[HN Gopher] ReKep: Spatio-Temporal Reasoning of Relational Keypo...
       ___________________________________________________________________
        
       ReKep: Spatio-Temporal Reasoning of Relational Keypoint Constraints
       for Robots
        
       Author : jasondavies
       Score  : 39 points
       Date   : 2024-09-29 12:59 UTC (10 hours ago)
        
 (HTM) web link (rekep-robot.github.io)
 (TXT) w3m dump (rekep-robot.github.io)
        
       | aithrowawaycomm wrote:
       | I didn't think this GitHub Pages write-up was very clear, but the
       | linked paper on arXiv is interesting (haven't finished reading
       | yet!) and this is a cool project.
       | 
       | Ultimately the weaknesses seem to come from "outsourcing" true
       | spatio-mechanical reasoning to a language model which designs the
       | according constraints, but does so with the same kind of brittle
       | reasoning and odd limitations we've come to expect. It's not
       | really "artificial" spatial reasoning so much as "virtual":
       | sometimes quite good, but paper-thin and largely based on
       | memorizing patterns. I think the authors overstated a few
       | conclusions, e.g. the clothes folding don't appear to be
       | following any strategy at all, let alone a "novel" strategy -
       | whatever apparent hints of strategy the authors are seeing is
       | probably better explained by the symmetry of human clothing,
       | which the vision model picks up on.
       | 
       | And note they didn't ask the robot to fold _messy_ clothing like
       | a human does when it 's fresh out of the dryer; I suspect the
       | robot needs shirts and pants to be laid out neatly, otherwise the
       | vision model will misidentify it.
       | 
       | More generally, the authors did not do enough to stress-test the
       | robot in situations that don't line up with the training data.

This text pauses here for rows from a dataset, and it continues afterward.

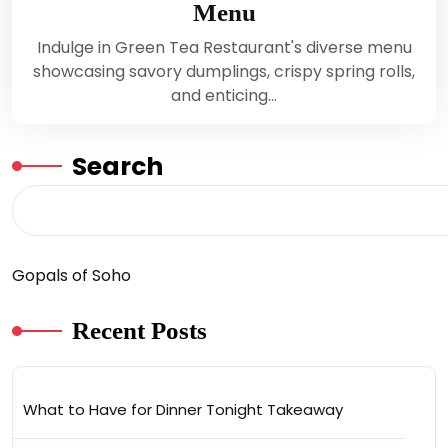
Menu
Indulge in Green Tea Restaurant's diverse menu
showcasing savory dumplings, crispy spring rolls,
and enticing…
Search
Gopals of Soho
Recent Posts
What to Have for Dinner Tonight Takeaway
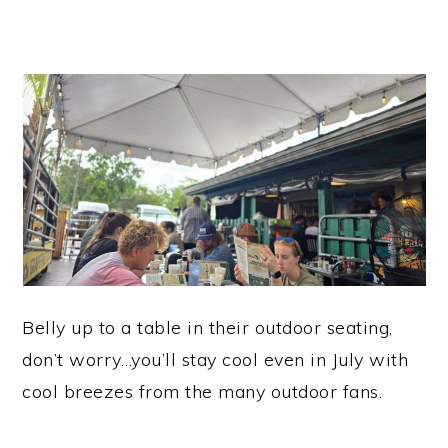
Belly up to a table in their outdoor seating,
don’t worry…you’ll stay cool even in July with
cool breezes from the many outdoor fans.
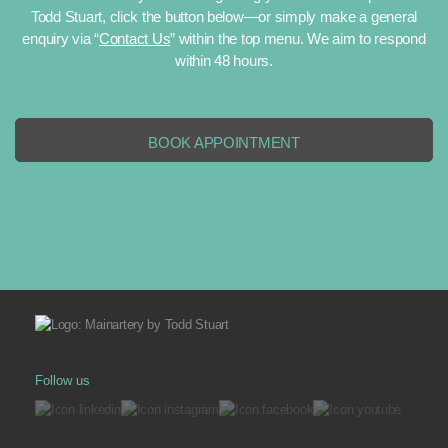
Todd Stuart, click the button below—or simply make a general
Interior sculptures engage the senses, encouraging
enquiry via “
Contact Us
” within the top menu. We aim to respond
viewers to explore shapes, textures, and details from
within 48 hours.
different angles. Each encounter reveals nuances—how
the light falls across a curve at midday or how a shifting
shadow alters its appearance after dusk. Such subtle
BOOK APPOINTMENT
interplay transforms a static object into a living part of your
space.
Beyond their aesthetic qualities, sculptures can also tell
stories. Perhaps a piece references nature’s fluidity,
reminding you to embrace change and growth. Or maybe
it’s inspired by cultural motifs, symbolizing heritage or
shared values. By choosing a sculpture with personal
resonance, you invest your environment with meaning,
ensuring that it stimulates thought and conversation long
Follow us
after it’s been placed.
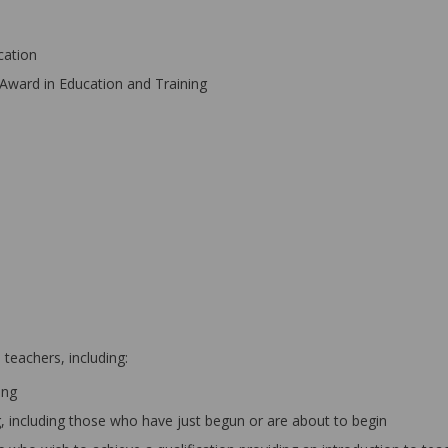
cation
Award in Education and Training
teachers, including:
ing
ng, including those who have just begun or are about to begin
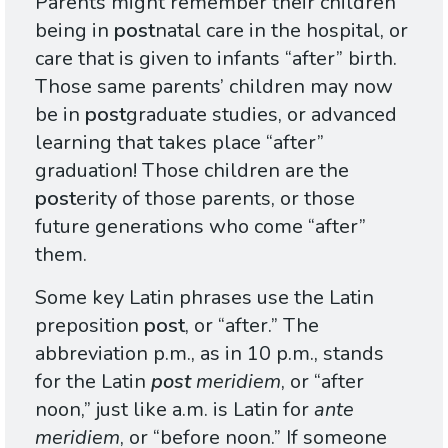
Parents might remember their children
being in
post
natal care in the hospital, or
care that is given to infants “after” birth.
Those same parents’ children may now
be in
post
graduate studies, or advanced
learning that takes place “after”
graduation! Those children are the
post
erity of those parents, or those
future generations who come “after”
them.
Some key Latin phrases use the Latin
preposition
post
, or “after.” The
abbreviation p.m., as in 10 p.m., stands
for the Latin
post
meridiem
, or “after
noon,” just like a.m. is Latin for
ante
meridiem
, or “before noon.” If someone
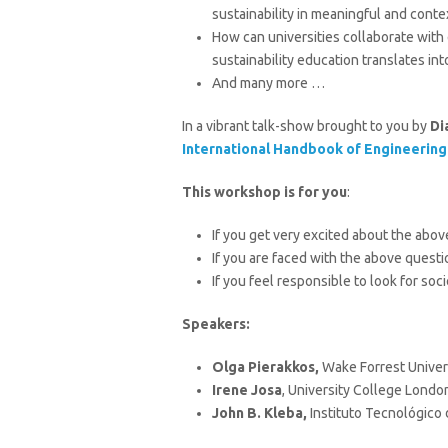
sustainability in meaningful and conte
How can universities collaborate wit
sustainability education translates in
And many more …
In a vibrant talk-show brought to you by
Di
International Handbook of Engineering
This workshop is for you
:
If you get very excited about the abov
If you are faced with the above quest
If you feel responsible to look for so
Speaker
s
:
Olga Pierakkos,
Wake Forrest Univer
Irene Josa
,
University College Londo
John B. Kleba,
Instituto Tecnológico 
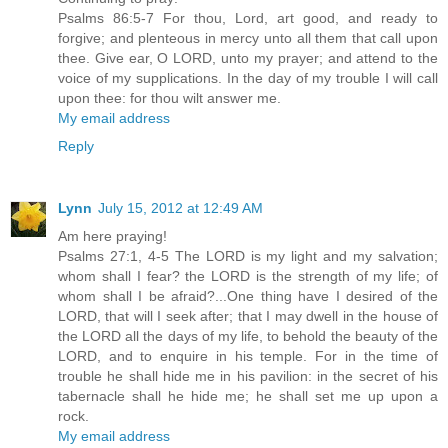
Psalms 86:5-7 For thou, Lord, art good, and ready to
forgive; and plenteous in mercy unto all them that call upon
thee. Give ear, O LORD, unto my prayer; and attend to the
voice of my supplications. In the day of my trouble I will call
upon thee: for thou wilt answer me.
My email address
Reply
Lynn
July 15, 2012 at 12:49 AM
Am here praying!
Psalms 27:1, 4-5 The LORD is my light and my salvation;
whom shall I fear? the LORD is the strength of my life; of
whom shall I be afraid?...One thing have I desired of the
LORD, that will I seek after; that I may dwell in the house of
the LORD all the days of my life, to behold the beauty of the
LORD, and to enquire in his temple. For in the time of
trouble he shall hide me in his pavilion: in the secret of his
tabernacle shall he hide me; he shall set me up upon a
rock.
My email address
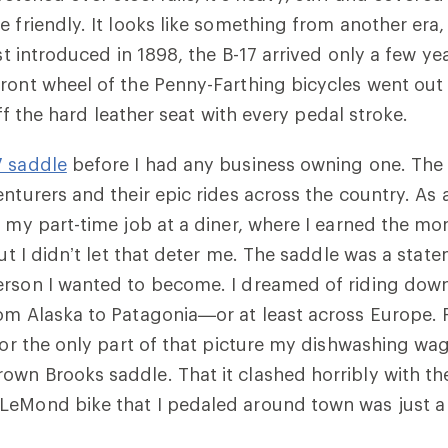
e friendly. It looks like something from another era,
rst introduced in 1898, the B-17 arrived only a few ye
ront wheel of the Penny-Farthing bicycles went out
d off the hard leather seat with every pedal stroke.
7 saddle
before I had any business owning one. The 
nturers and their epic rides across the country. As a
o my part-time job at a diner, where I earned the mon
But I didn’t let that deter me. The saddle was a state
erson I wanted to become. I dreamed of riding down
om Alaska to Patagonia—or at least across Europe. 
 for the only part of that picture my dishwashing w
wn Brooks saddle. That it clashed horribly with th
LeMond bike that I pedaled around town was just 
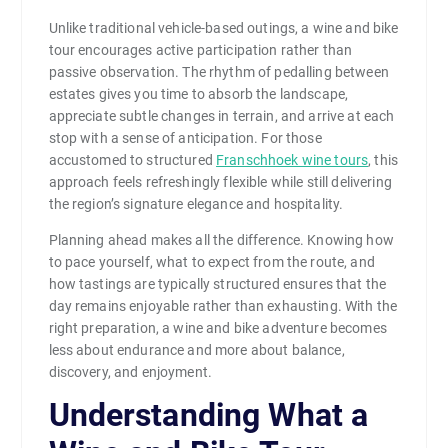
Unlike traditional vehicle-based outings, a wine and bike
tour encourages active participation rather than
passive observation. The rhythm of pedalling between
estates gives you time to absorb the landscape,
appreciate subtle changes in terrain, and arrive at each
stop with a sense of anticipation. For those
accustomed to structured
Franschhoek wine tours
, this
approach feels refreshingly flexible while still delivering
the region’s signature elegance and hospitality.
Planning ahead makes all the difference. Knowing how
to pace yourself, what to expect from the route, and
how tastings are typically structured ensures that the
day remains enjoyable rather than exhausting. With the
right preparation, a wine and bike adventure becomes
less about endurance and more about balance,
discovery, and enjoyment.
Understanding What a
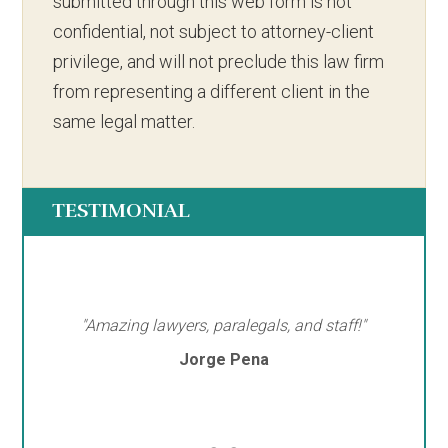
submitted through this web form is not
confidential, not subject to attorney-client
privilege, and will not preclude this law firm
from representing a different client in the
same legal matter.
TESTIMONIAL
"Amazing lawyers, paralegals, and staff!"
Jorge Pena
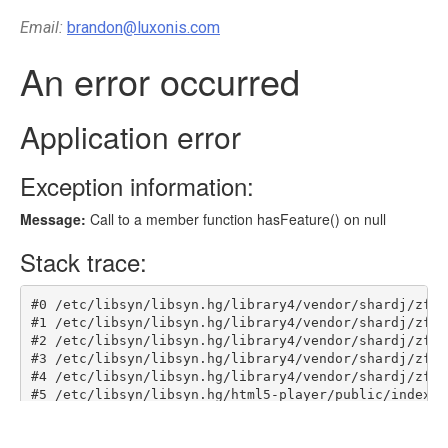
Email:
brandon@luxonis.com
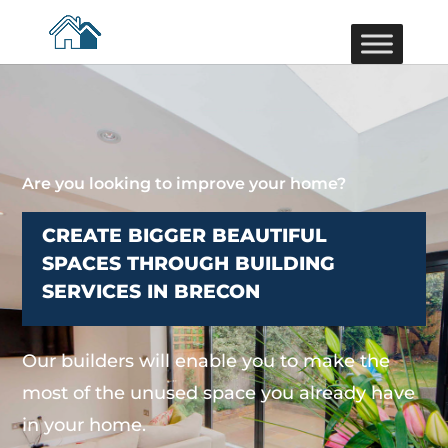
Are you looking to improve your home?
CREATE BIGGER BEAUTIFUL
SPACES THROUGH BUILDING
SERVICES IN BRECON
Our builders will enable you to make the
most of the unused space you already have
in your home.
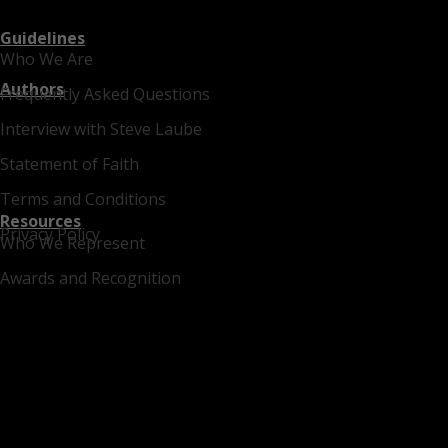
Guidelines
Who We Are
Authors
Frequently Asked Questions
Interview with Steve Laube
Statement of Faith
Terms and Conditions
Resources
Privacy Policy
Who We Represent
Awards and Recognition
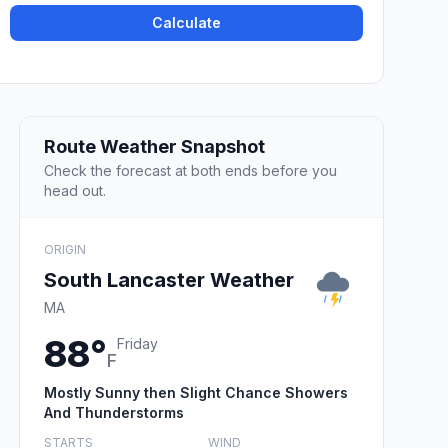
Calculate
Route Weather Snapshot
Check the forecast at both ends before you
head out.
ORIGIN
South Lancaster Weather
MA
88°
Friday
F
Mostly Sunny then Slight Chance Showers
And Thunderstorms
STARTS
WIND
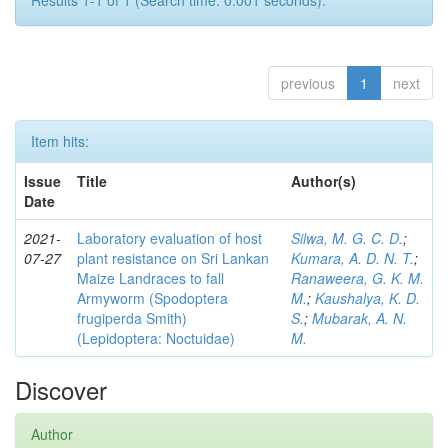
Results 1-1 of 1 (Search time: 0.001 seconds).
previous
1
next
Item hits:
Issue
Title
Author(s)
Date
2021-
Laboratory evaluation of host
Silwa, M. G. C. D.
;
07-27
plant resistance on Sri Lankan
Kumara, A. D. N. T.
;
Maize Landraces to fall
Ranaweera, G. K. M.
Armyworm (Spodoptera
M.
;
Kaushalya, K. D.
frugiperda Smith)
S.
;
Mubarak, A. N.
(Lepidoptera: Noctuidae)
M.
Discover
Author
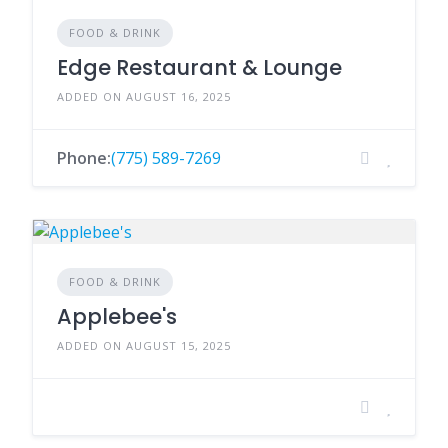
FOOD & DRINK
Edge Restaurant & Lounge
ADDED ON AUGUST 16, 2025
Phone:
(775) 589-7269
FOOD & DRINK
Applebee's
ADDED ON AUGUST 15, 2025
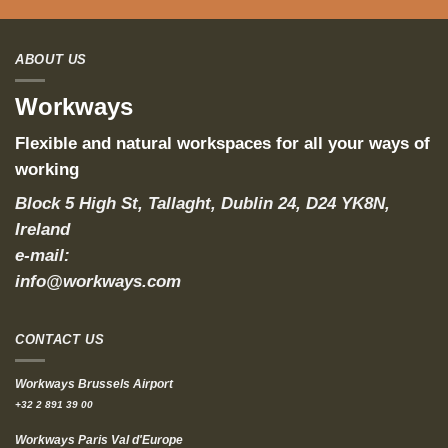
ABOUT US
Workways
Flexible and natural workspaces for all your ways of
working
Block 5 High St, Tallaght, Dublin 24, D24 YK8N,
Ireland
e-mail:
info@workways.com
CONTACT US
Workways Brussels Airport
+32 2 891 39 00
Workways Paris Val d'Europe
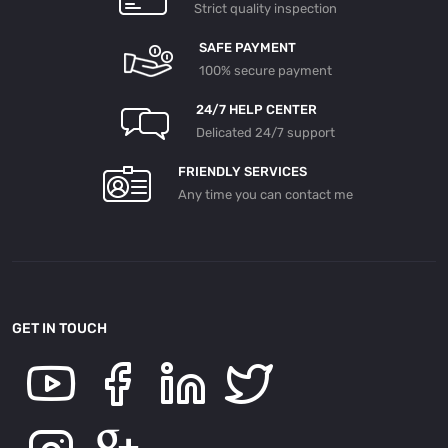
Strict quality inspection
SAFE PAYMENT
100% secure payment
24/7 HELP CENTER
Delicated 24/7 support
FRIENDLY SERVICES
Any time you can contact me
GET IN TOUCH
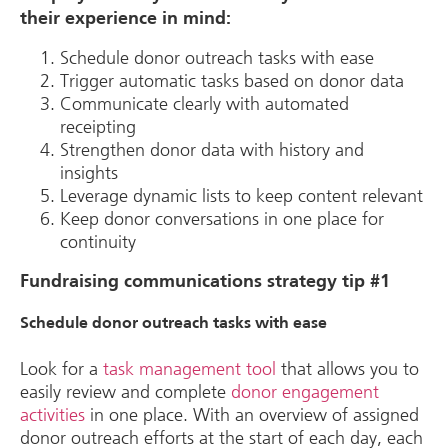
their experience in mind:
Schedule donor outreach tasks with ease
Trigger automatic tasks based on donor data
Communicate clearly with automated
receipting
Strengthen donor data with history and
insights
Leverage dynamic lists to keep content relevant
Keep donor conversations in one place for
continuity
Fundraising communications strategy tip #1
Schedule donor outreach tasks with ease
Look for a
task management tool
that allows you to
easily review and complete
donor engagement
activities
in one place. With an overview of assigned
donor outreach efforts at the start of each day, each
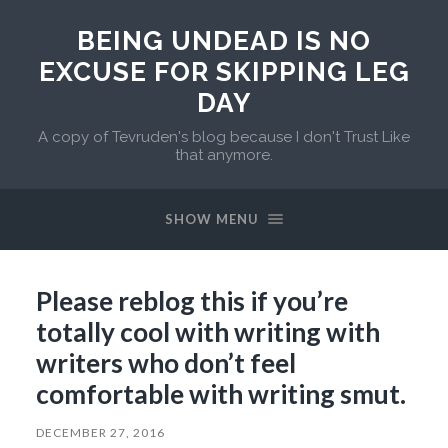
BEING UNDEAD IS NO
EXCUSE FOR SKIPPING LEG
DAY
A copy of Tevruden's blog because I don't Trust Like
that anymore.
SHOW MENU
Please reblog this if you’re
totally cool with writing with
writers who don’t feel
comfortable with writing smut.
DECEMBER 27, 2016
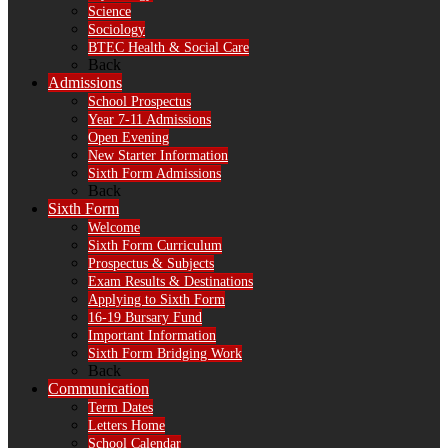
Science
Sociology
BTEC Health & Social Care
Back
Admissions
School Prospectus
Year 7-11 Admissions
Open Evening
New Starter Information
Sixth Form Admissions
Back
Sixth Form
Welcome
Sixth Form Curriculum
Prospectus & Subjects
Exam Results & Destinations
Applying to Sixth Form
16-19 Bursary Fund
Important Information
Sixth Form Bridging Work
Back
Communication
Term Dates
Letters Home
School Calendar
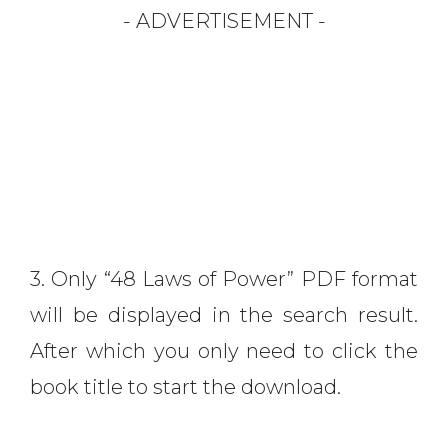
- ADVERTISEMENT -
3. Only “48 Laws of Power” PDF format
will be displayed in the search result.
After which you only need to click the
book title to start the download.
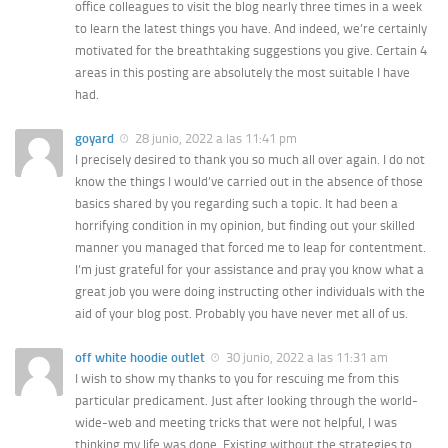
office colleagues to visit the blog nearly three times in a week
to learn the latest things you have. And indeed, we’re certainly
motivated for the breathtaking suggestions you give. Certain 4
areas in this posting are absolutely the most suitable I have
had.
goyard
28 junio, 2022 a las 11:41 pm
I precisely desired to thank you so much all over again. I do not
know the things I would’ve carried out in the absence of those
basics shared by you regarding such a topic. It had been a
horrifying condition in my opinion, but finding out your skilled
manner you managed that forced me to leap for contentment.
I’m just grateful for your assistance and pray you know what a
great job you were doing instructing other individuals with the
aid of your blog post. Probably you have never met all of us.
off white hoodie outlet
30 junio, 2022 a las 11:31 am
I wish to show my thanks to you for rescuing me from this
particular predicament. Just after looking through the world-
wide-web and meeting tricks that were not helpful, I was
thinking my life was done. Existing without the strategies to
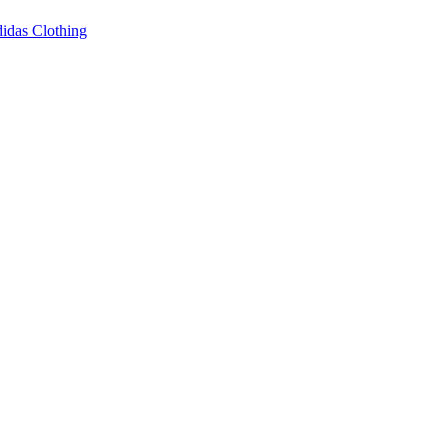
idas Clothing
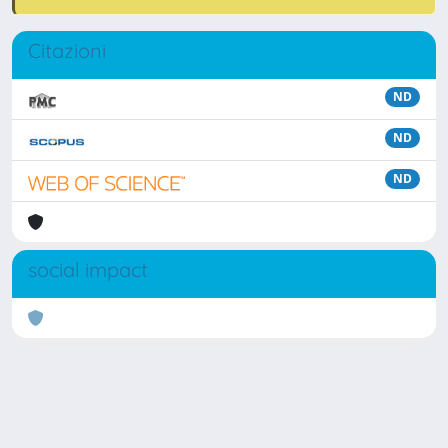
Citazioni
ND
ND
ND
social impact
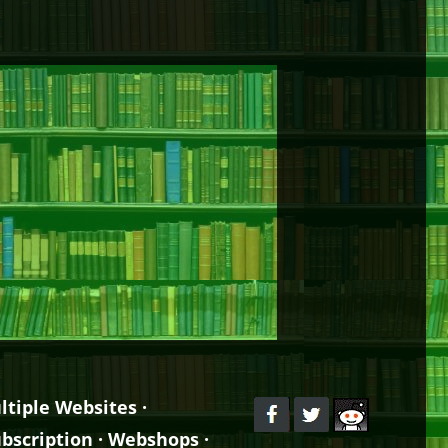
ltiple Websites
·
bscription
·
Webshops
·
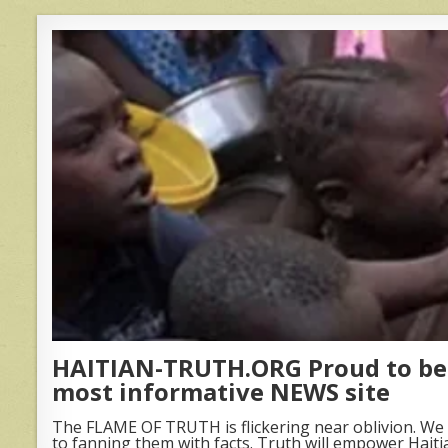
HAITIAN-TRUTH.ORG Proud to be 
most informative NEWS site
The FLAME OF TRUTH is flickering near oblivion. We 
to fanning them with facts. Truth will empower Haiti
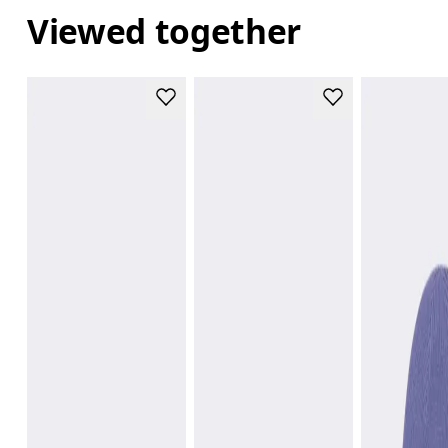
Viewed together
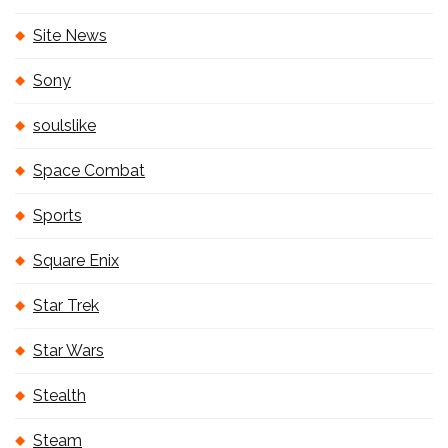
Site News
Sony
soulslike
Space Combat
Sports
Square Enix
Star Trek
Star Wars
Stealth
Steam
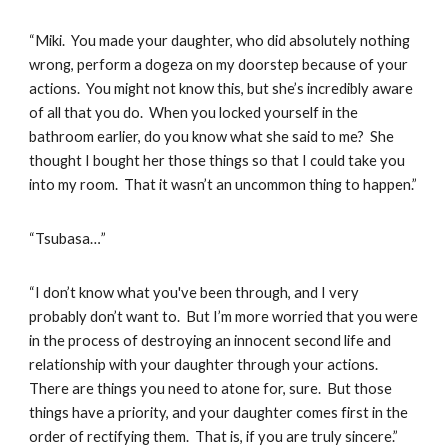
“Miki. You made your daughter, who did absolutely nothing
wrong, perform a dogeza on my doorstep because of your
actions. You might not know this, but she’s incredibly aware
of all that you do. When you locked yourself in the
bathroom earlier, do you know what she said to me? She
thought I bought her those things so that I could take you
into my room. That it wasn’t an uncommon thing to happen.”
“Tsubasa…”
“I don’t know what you've been through, and I very
probably don’t want to. But I’m more worried that you were
in the process of destroying an innocent second life and
relationship with your daughter through your actions.
There are things you need to atone for, sure. But those
things have a priority, and your daughter comes first in the
order of rectifying them. That is, if you are truly sincere.”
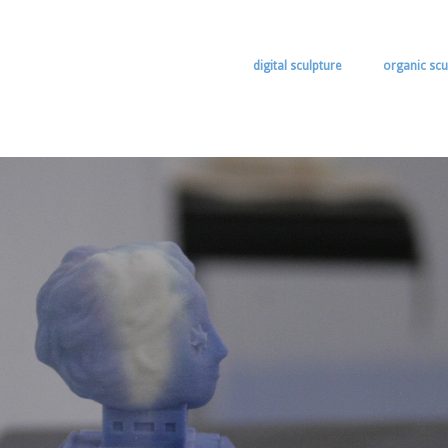
digital sculpture
organic scu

       | It's cool to pour tea from a pot into a mug, but the vision model
       | presumably has thousands of photos of this for the robot to
       | imitate. What if you ask the robot to pour a mug into an open
       | teapot? Presumably the vision model itself is less adept with
       | this prompt; maybe the robot will still work, it's a simple task.
       | 
       | But experience with ANNs suggests it's likely to falter in these
       | off-the-golden-path cases, and that it'll falter in ways that are
       | bizarre and unpredictable. I would have liked to see more
       | comprehensive stress testing before using fancy terms like
       | "spatio-temporal reasoning." AI does not need more fancy tech
       | demos driving unrealistic hype.
       | 
       | Regardless the results are very cool, and the underlying
       | machinery is sophisticated without being too mysterious (once you
       | accept the mysterious AI models it's based on...). I think the
       | edge case issue might mitigate _industrial_ deployment in e.g. a
       | factory, but I think robotics tinkerers and hobbyists would have
       | a blast with these ideas, and people much cleverer than me could
       | even make a real product.
        
         | leetrout wrote:
         | I work tangentially to robots making use of computer vision...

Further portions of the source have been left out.